# Losing teeth?



## zooeysmom (Jan 3, 2014)

Some of Maizie's teeth got ripped out when she was playing with her tug toys when she was your pup's age. I couldn't see the new teeth growing in for a week or two afterwards.


----------



## coffee&curls (Nov 18, 2015)

All is well, it's not uncommon for puppies (or kids for that matter lol) to lose their baby teeth because of play. It's very possible that the new tooth just hasn't broken through the gums yet. As a general rule I'd just keep an eye on his adult teeth as they grow in to make sure everything is indeed coming in correctly.


----------



## Summerhouse (Jun 12, 2015)

Its normally the adult tooth growing that wears away at the root of the baby tooth making them loose. 

My son at 13 still has some baby teeth as his adult ones have never formed to grow through and push them out. 

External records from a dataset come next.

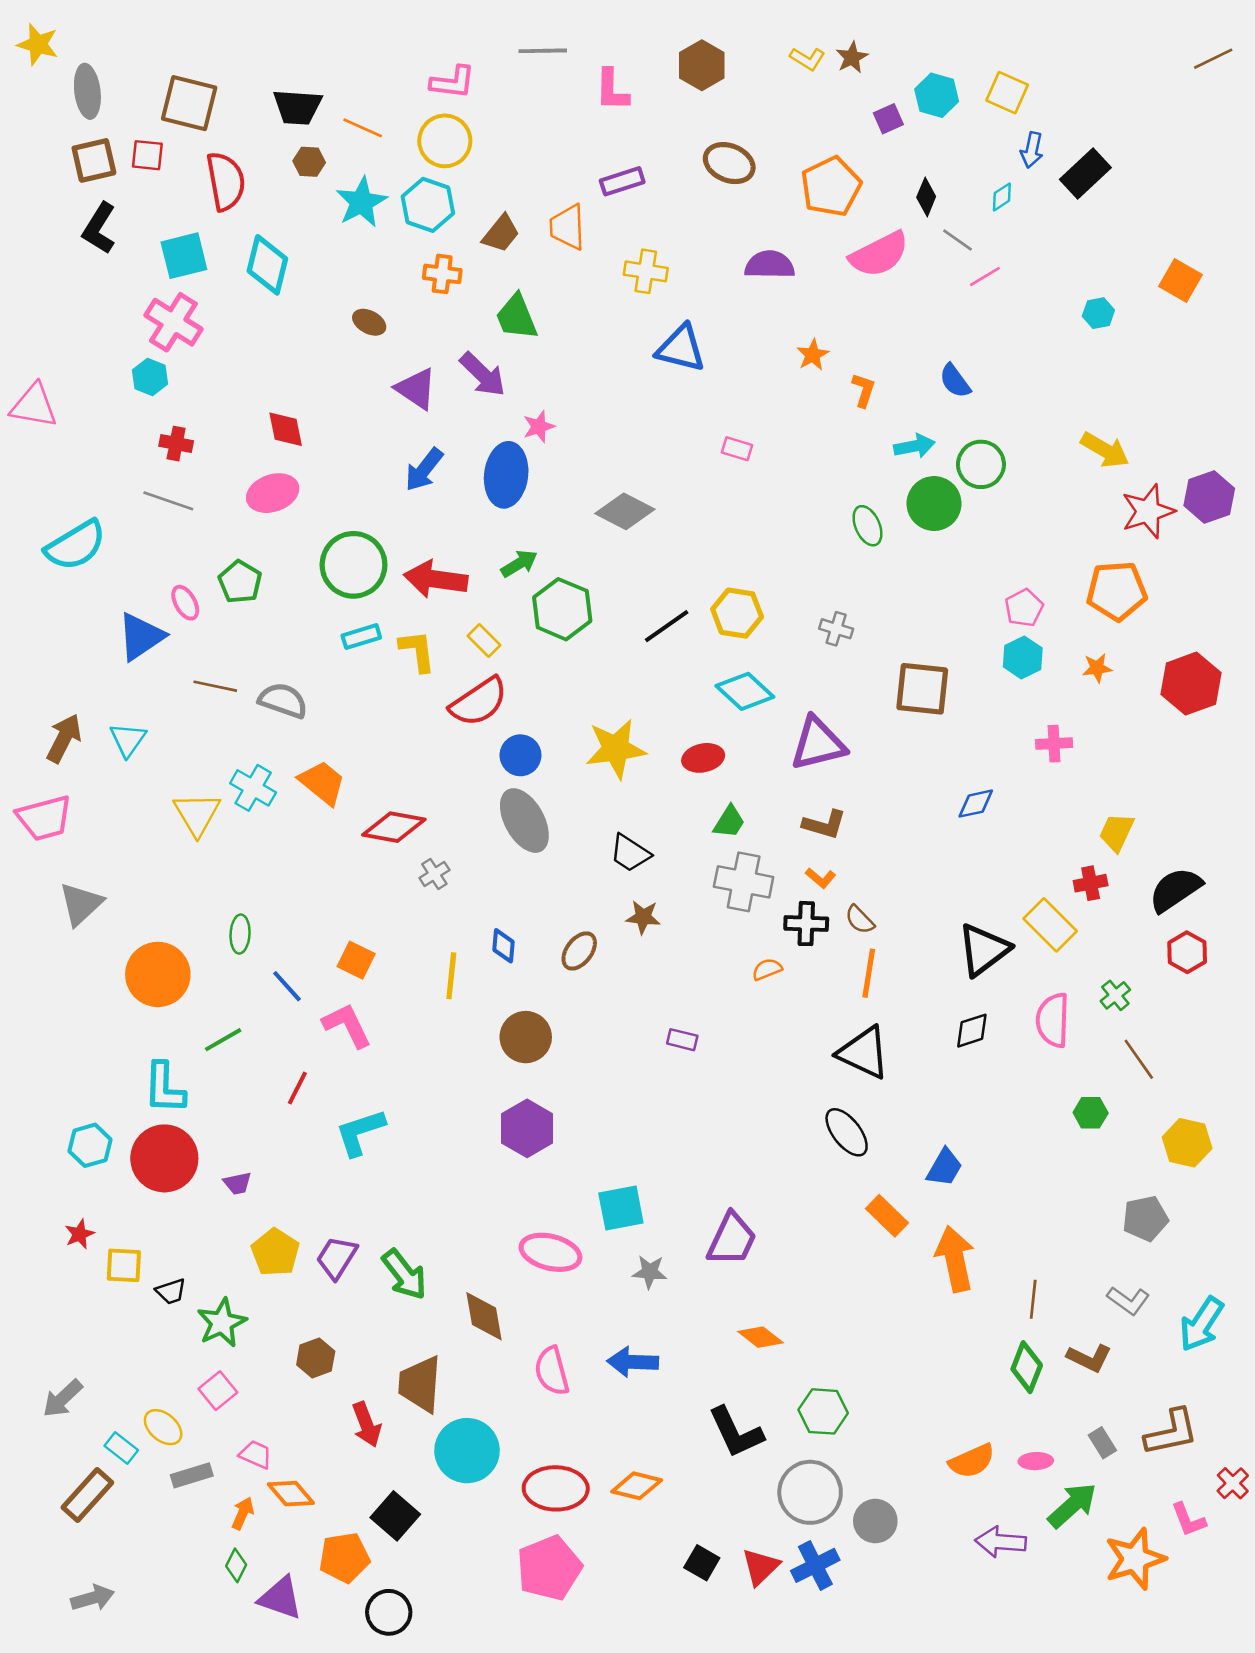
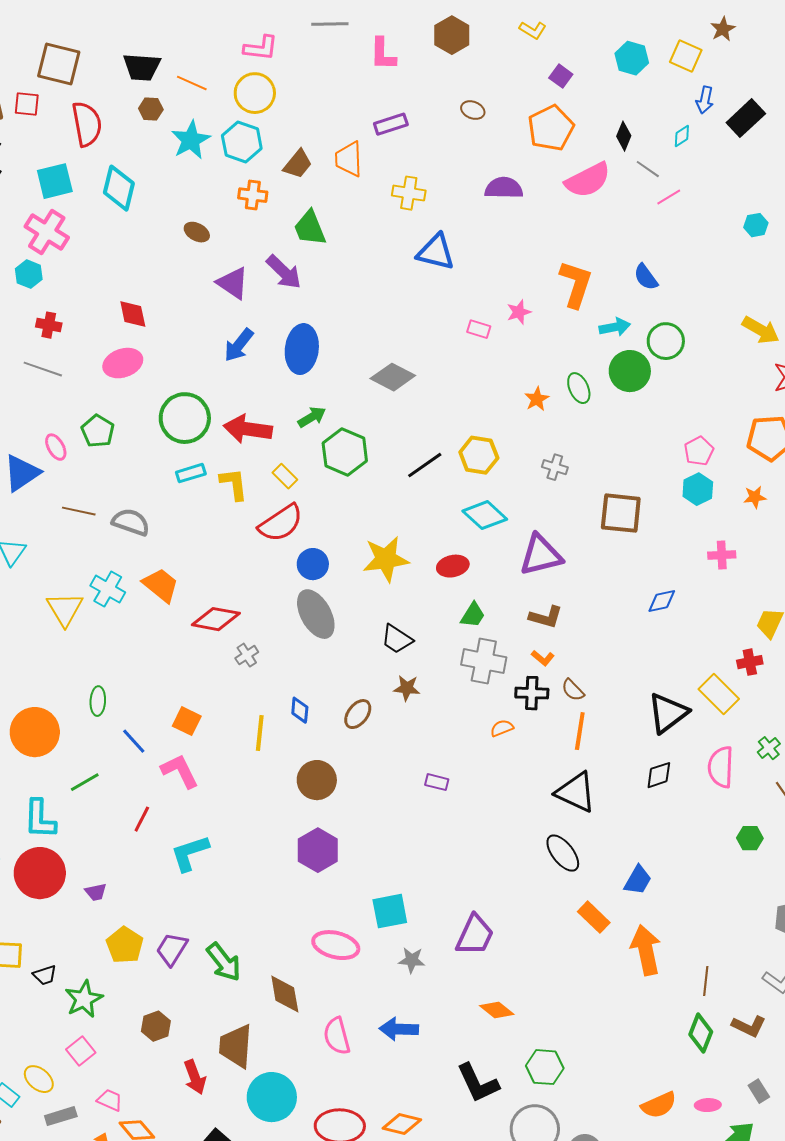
brown star: (852, 57) -> (723, 29), moved
purple square: (888, 119) -> (561, 76), moved, turned -30
brown ellipse: (729, 163) -> (473, 110), size x0.6
orange star: (813, 355) -> (537, 399), moved
orange L-shape: (864, 390) -> (576, 284), size x1.8
pink star: (539, 427) -> (519, 312), moved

My dog ended up with both baby and adult canines through at the same time. The baby one wasn't in the right place for the adult one (which was in the right place) to wear it down.


----------



## mullyman (Oct 15, 2015)

I happen to be going through this right now with Opie. He will be 6 months on the 10th. So far he's lost and filled in all of his front teeth except for the two just before the canines, although they have broken through. One of them was like what you described though. There was nothing there when it came out, just gum. The tooth has broken though now though and is growing just fine....although I'm not a dentist. :act-up:

Just two nights ago he was chewing furiously on something and I grabbed him and opened his mouth and couldn't find anything. When I put him down he kept chewing again. I then realized that the front portion of the back tooth on the right side was really loose. The next morning while he was eating breakfast I found that tooth lying on the floor about 2 feet from his bowl.

I really hate to see him growing so fast. Where's my puppy that couldn't get up the step in the entrance way? Boohoo!!!
MULLY
haven't seen a trace of any of the other teeth he's lost. Guess he swallowed them.


----------